I'd like to pass a sparse precomputed Gram matrix to sklearn.svm.SVC.fit. Here's some working code:
import numpy as np
from sklearn import svm
X = np.array([[0, 0], [1, 1]])
y = [0, 1]
clf = svm.SVC(kernel='precomputed')
gram = np.dot(X, X.T)
clf.fit(gram, y)
But if I have:
from scipy.sparse import csr_matrix
sparse_gram = csr_matrix(gram)
clf.fit(sparse_gram, y)
I get:
Traceback (most recent call last):
File "<stdin>", line 1, in <module>
File "/usr/local/lib/python2.7/dist-packages/sklearn/svm/base.py", line 191, in fit
fit(X, y, sample_weight, solver_type, kernel)
File "/usr/local/lib/python2.7/dist-packages/sklearn/svm/base.py", line 235, in _dense_fit
max_iter=self.max_iter)
TypeError: Argument 'X' has incorrect type (expected numpy.ndarray, got csr_matrix)
The fact that I ended up in the _dense_fit function (see where it says line 235 above) makes me think I need to do something special to tell fit to use sparse matrix. But I'm not sure how to do that.

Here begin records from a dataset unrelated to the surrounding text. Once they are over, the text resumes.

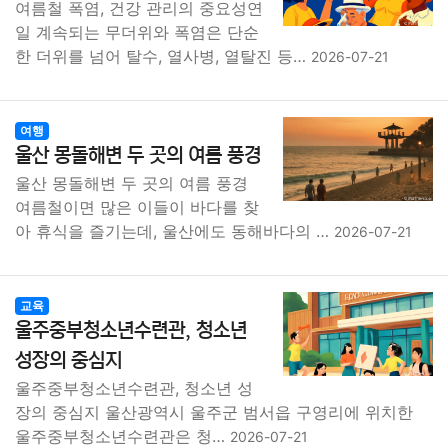
여름철 폭염, 건강 관리의 중요성연
일 계속되는 무더위와 폭염은 단순
한 더위를 넘어 탈수, 열사병, 열탈진 등…
2026-07-21
여행
울산 몽돌해변 두 곳의 여름 풍경
울산 몽돌해변 두 곳의 여름 풍경
여름철이면 많은 이들이 바다를 찾
아 휴식을 즐기는데, 울산에도 동해바다의 …
2026-07-21
교육
울주중부청소년수련관, 청소년
성장의 중심지
울주중부청소년수련관, 청소년 성
장의 중심지 울산광역시 울주군 범서읍 구영리에 위치한
울주중부청소년수련관은 청…
2026-07-21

Update: I just checked the code for the fit function (https://sourcegraph.com/github.com/scikit-learn/scikit-learn/symbols/python/sklearn/svm/base/BaseLibSVM/fit) and now I'm even more confused:
self._sparse = sp.isspmatrix(X) and not self._pairwise
if self._sparse and self._pairwise:
raise ValueError("Sparse precomputed kernels are not supported. "
"Using sparse data and dense kernels is possible "
"by not using the ``sparse`` parameter")
So I guess as it says, "Sparse precomputed kernels are not supported" and that's indeed what I wanted to do, so I'm probably out of luck. (Is it a bug that I didn't actually see that error though?)